Now, Tang’s group has synthesized another PROTAC with improved degradation specificity for HDAC6. The second-generation molecule is more selective, which should reduce off-target effects and potential toxicity, says Yang.
Unlike traditional small molecule pharmaceuticals, which are effective only as long as they are bound to their target, degraders only need to bind to their targeted protein briefly to tag it for destruction. This often allows PROTACS to be effective at lower doses than other drugs, even as the effects can be longer-lasting — hours, days, or even weeks as the body replaces the destroyed proteins.
The researchers are testing the new degraders in blood cancer models and have found promising anticancer potency. They are also developing PROTACs as research tools to guide basic science exploration and other drug discovery efforts.
Better targeting of cancer-killing agents
Patent: “Dendrimer-exosome hybrid nanoparticles as a delivery platform”
Issued May 31, 2022
SoP inventor: Professor Seungpyo Hong
Developing an effective pharmaceutical agent is just the first step toward useful treatment. Pharmaceutical scientists are always looking for better carriers to deliver drugs safely and quickly to their targets in the body, says Seungpyo Hong, a professor in the Pharmaceutical Sciences Division.
This is especially a challenge in cancer treatment, where some effective tumor-killing drugs are underused because of toxic side effects.
“It’s not hard to kill cancer cells,” Hong says. “It’s really hard to kill cancer cells only.”
His group is working to develop a new targeted drug-delivery platform with enhanced specificity for cancer cells to maximize the therapeutic index while minimizing toxicity.
The platform is based on exosomes, which are naturally produced vesicles — somewhat like “bubbles” of membrane — released from cells. The inside of the bubble can be loaded with drugs or other compounds of interest. Importantly, exosomes have natural homing properties that draw them to inflamed tissues frequently found in cancerous regions. This means that exosomes derived from tumor cells will tend to be attracted back to the cancer, where they are small enough to permeate the tumor tissue effectively.
The researchers developed a way to load exosomes with a type of cancer-targeting nanoparticles called dendrimers. These small, flexible molecules can infiltrate tumors and bind cancer cells very efficiently. Hong’s group has engineered dendrimers to carry cancer immunotherapeutic agents, as well as ligands for cancer-specific receptors. One challenge, however, is getting the tiny particles to stick around in the body long enough to be effective.
The integrated dendrimer-exosome hybrids described in the new patent link the benefits of both technologies. The exosomes shelter the dendrimers and deliver them right to where they’re needed; once released from the exosomes, the dendrimers can bind cancer cells and deliver the drug in a highly targeted manner.

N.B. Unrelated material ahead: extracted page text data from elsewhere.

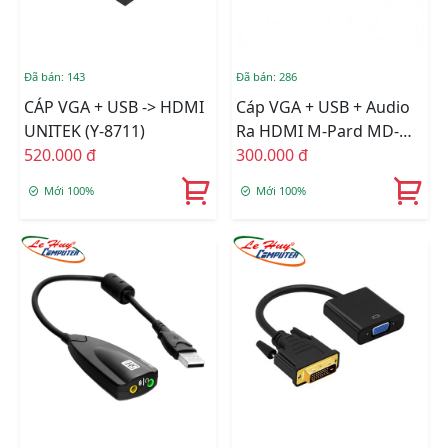
Đã bán: 143
Đã bán: 286
CÁP VGA + USB -> HDMI
Cáp VGA + USB + Audio
UNITEK (Y-8711)
Ra HDMI M-Pard MD-
520.000 đ
008
300.000 đ
Mới 100%
Mới 100%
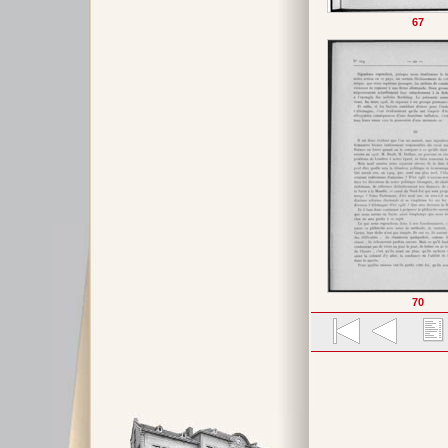
67
70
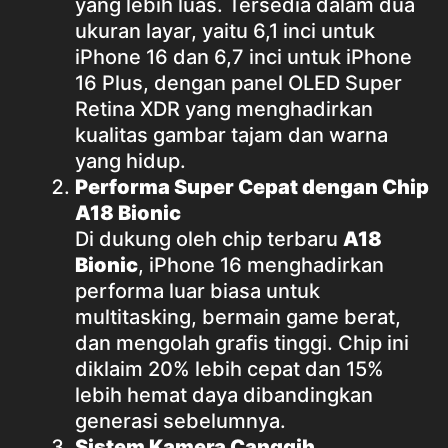
yang lebih luas. Tersedia dalam dua
ukuran layar, yaitu 6,1 inci untuk
iPhone 16 dan 6,7 inci untuk iPhone
16 Plus, dengan panel OLED Super
Retina XDR yang menghadirkan
kualitas gambar tajam dan warna
yang hidup.
Performa Super Cepat dengan Chip
A18 Bionic
Di dukung oleh chip terbaru
A18
Bionic
, iPhone 16 menghadirkan
performa luar biasa untuk
multitasking, bermain game berat,
dan mengolah grafis tinggi. Chip ini
diklaim 20% lebih cepat dan 15%
lebih hemat daya dibandingkan
generasi sebelumnya.
Sistem Kamera Canggih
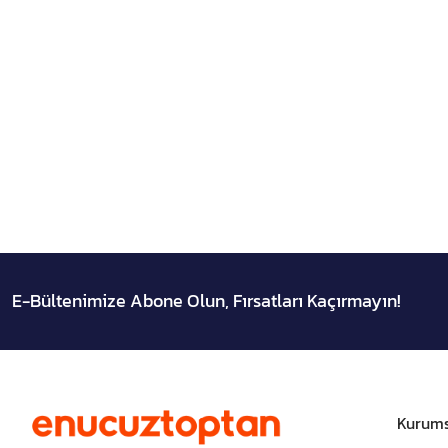
E-Bültenimize Abone Olun, Fırsatları Kaçırmayın!
Kurums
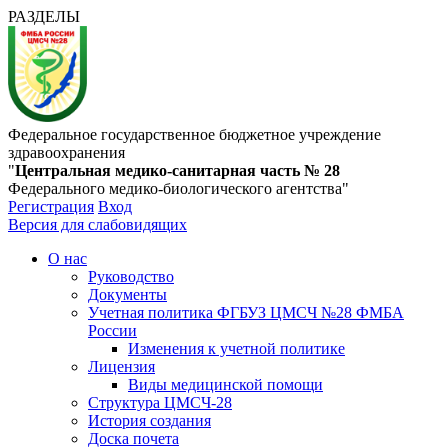
РАЗДЕЛЫ
Федеральное государственное бюджетное учреждение
здравоохранения
"
Центральная медико-санитарная часть № 28
Федерального медико-биологического агентства"
Регистрация
Вход
Версия для слабовидящих
О нас
Руководство
Документы
Учетная политика ФГБУЗ ЦМСЧ №28 ФМБА
России
Изменения к учетной политике
Лицензия
Виды медицинской помощи
Структура ЦМСЧ-28
История создания
Доска почета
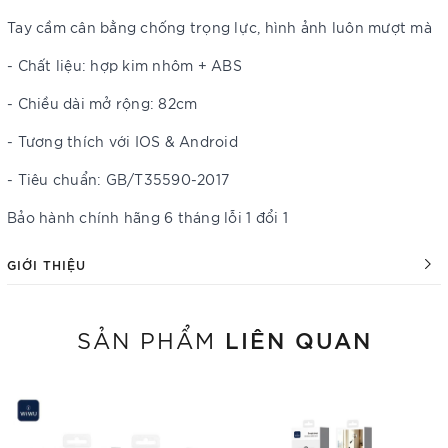
Tay cầm cân bằng chống trọng lực, hình ảnh luôn mượt mà
- Chất liệu: hợp kim nhôm + ABS
- Chiều dài mở rộng: 82cm
- Tương thích với IOS & Android
- Tiêu chuẩn: GB/T35590-2017
Bảo hành chính hãng 6 tháng lỗi 1 đổi 1
GIỚI THIỆU
LIÊN QUAN
SẢN PHẨM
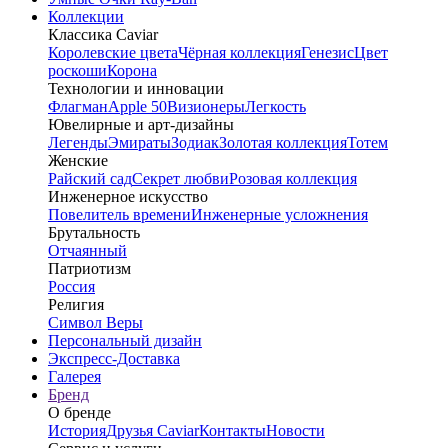
Коллекции
Классика Caviar
Королевские цвета
Чёрная коллекция
Генезис
Цвет
роскоши
Корона
Технологии и инновации
Флагман
Apple 50
Визионеры
Легкость
Ювелирные и арт-дизайны
Легенды
Эмираты
Зодиак
Золотая коллекция
Тотем
Женские
Райский сад
Секрет любви
Розовая коллекция
Инженерное искусство
Повелитель времени
Инженерные усложнения
Брутальность
Отчаянный
Патриотизм
Россия
Религия
Символ Веры
Персональный дизайн
Экспресс-Доставка
Галерея
Бренд
О бренде
История
Друзья Caviar
Контакты
Новости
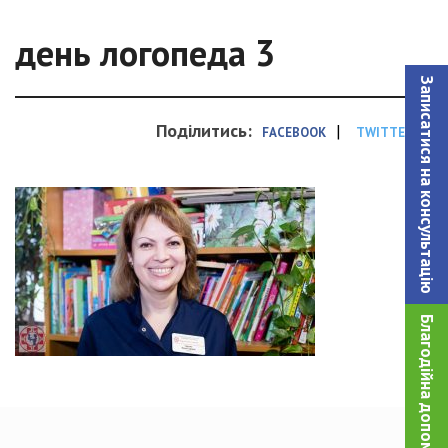
день логопеда 3
Записатися на консультацiю
Поділитись:
|
FACEBOOK
TWITTER
Благодійна допомога!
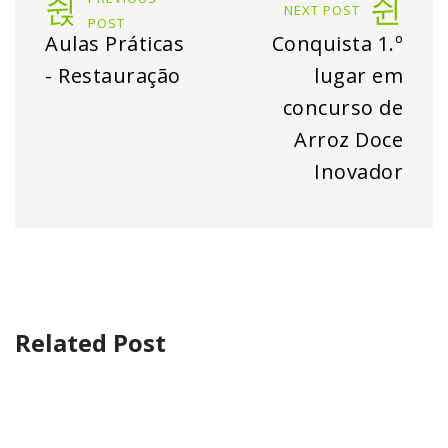
NEXT POST
POST
Aulas Práticas
Conquista 1.º
- Restauração
lugar em
concurso de
Arroz Doce
Inovador
Related Post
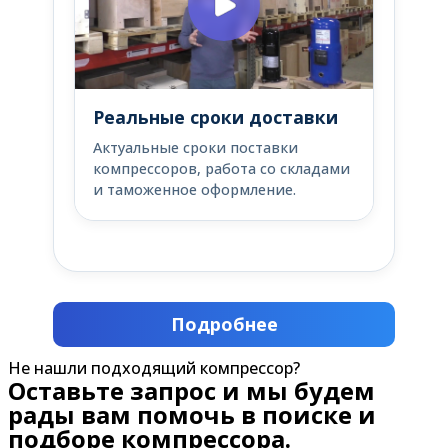
Реальные сроки доставки
Актуальные сроки поставки
компрессоров, работа со складами
и таможенное оформление.
Подробнее
Не нашли подходящий компрессор?
Оставьте запрос и мы будем
рады вам помочь в поиске и
подборе компрессора.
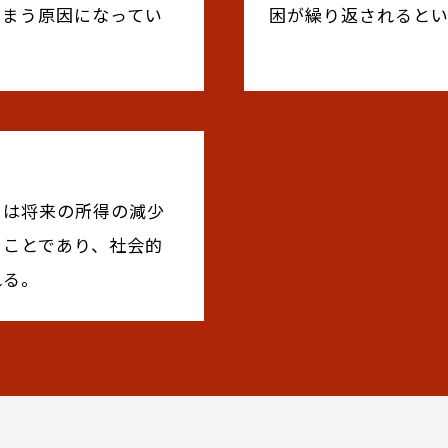
しまう原因になってい
困が繰り返されると
とは将来の所得の減少
ることであり、社会的
れる。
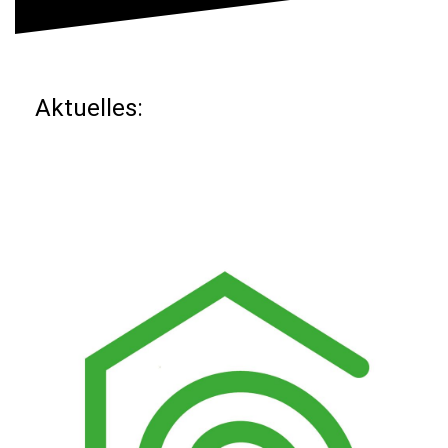
Aktuelles:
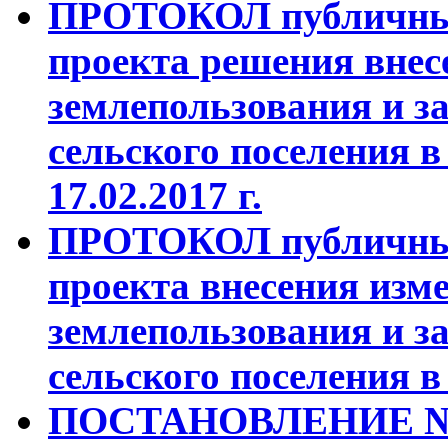
ПРОТОКОЛ публичных
проекта решения внес
землепользования и з
сельского поселения в
17.02.2017 г.
ПРОТОКОЛ публичных
проекта внесения изм
землепользования и з
сельского поселения в 
ПОСТАНОВЛЕНИЕ №9А 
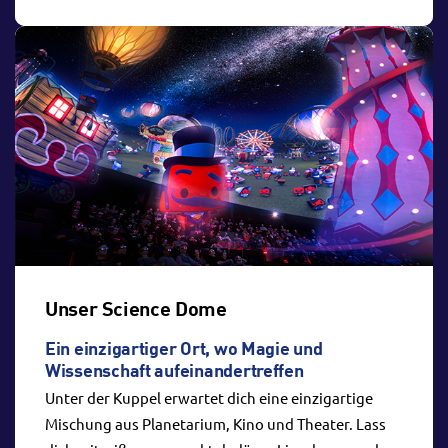
Unser Science Dome
Ein einzigartiger Ort, wo Magie und
Wissenschaft aufeinandertreffen
Unter der Kuppel erwartet dich eine einzigartige
Mischung aus Planetarium, Kino und Theater. Lass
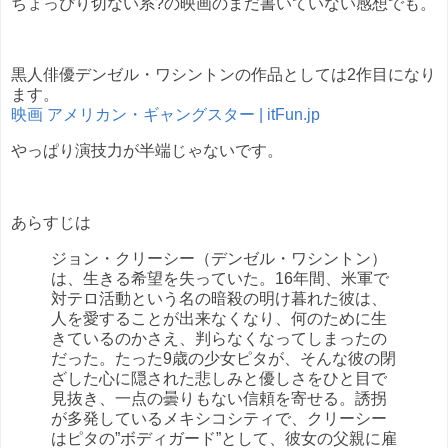
ちょっぴり切ない系?の映画のまだ書いていない感想でも。
黒人俳優デンゼル・ワシントンの作品としては2作目になり
ます。
映画 アメリカン・ギャングスター | itFun.jp
やっぱり演技力が半端じゃないです。
あらすじは
ジョン・クリーシー（デンゼル・ワシントン）
は、生きる希望を失っていた。16年間、米軍で
対テロ活動という名の暗殺の明け暮れた彼は、
人を愛することが出来なくなり、何のために生
きているのかさえ、判らなくなってしまったの
だった。たった9歳の少女ピタが、そんな彼の閉
ざした心に隠された悲しみと優しさをひと目で
見抜き、一点の曇りもない信頼を寄せる。誘拐
が多発しているメキシコシティで、クリーシー
はピタの”ボディガード”として、彼女の父親に雇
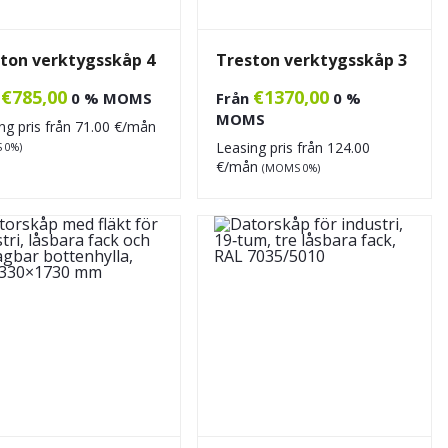
ton verktygsskåp 4
Treston verktygsskåp 3
€
785,00
€
1370,00
n
0 % MOMS
Från
0 %
MOMS
ng pris från
71.00
€/mån
Leasing pris från
124.00
 0%)
€/mån
(MOMS 0%)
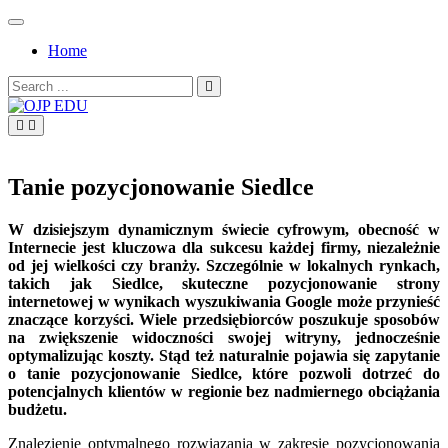
Skip
to
Home
content
Search
for:
OJP EDU
Tanie pozycjonowanie Siedlce
W dzisiejszym dynamicznym świecie cyfrowym, obecność w
Internecie jest kluczowa dla sukcesu każdej firmy, niezależnie
od jej wielkości czy branży. Szczególnie w lokalnych rynkach,
takich jak Siedlce, skuteczne pozycjonowanie strony
internetowej w wynikach wyszukiwania Google może przynieść
znaczące korzyści. Wiele przedsiębiorców poszukuje sposobów
na zwiększenie widoczności swojej witryny, jednocześnie
optymalizując koszty. Stąd też naturalnie pojawia się zapytanie
o tanie pozycjonowanie Siedlce, które pozwoli dotrzeć do
potencjalnych klientów w regionie bez nadmiernego obciążania
budżetu.
Znalezienie optymalnego rozwiązania w zakresie pozycjonowania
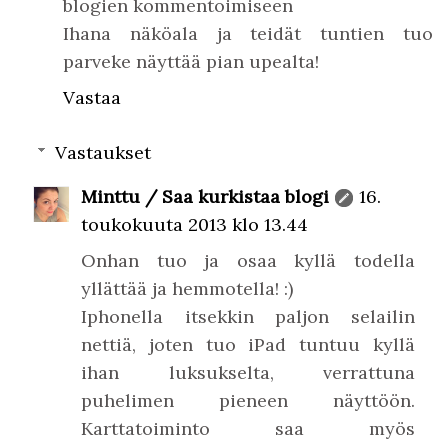
blogien kommentoimiseen
Ihana näköala ja teidät tuntien tuo
parveke näyttää pian upealta!
Vastaa
Vastaukset
Minttu / Saa kurkistaa blogi
16.
toukokuuta 2013 klo 13.44
Onhan tuo ja osaa kyllä todella
yllättää ja hemmotella! :)
Iphonella itsekkin paljon selailin
nettiä, joten tuo iPad tuntuu kyllä
ihan luksukselta, verrattuna
puhelimen pieneen näyttöön.
Karttatoiminto saa myös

“By integrating the exosomes and dendrimers, we are increasing the layers of targeting so that we are going to maximize the overall targeting efficacy,” Hong says. Loading the dendrimers, which are an artificial material, into the natural exosomes also enhances the biocompatibility of the system and minimizes toxicity concerns.
Eventually, the goal is to isolate exosomes from individual patients to enable personalized medicine, Hong says. This approach may maximize the targeting benefits, while using cells derived from a patient’s own body also reduces concerns about immune reactions and toxicity. They are currently working on methods to improve the harvest yield of exosomes and test anticancer efficacy in animal models.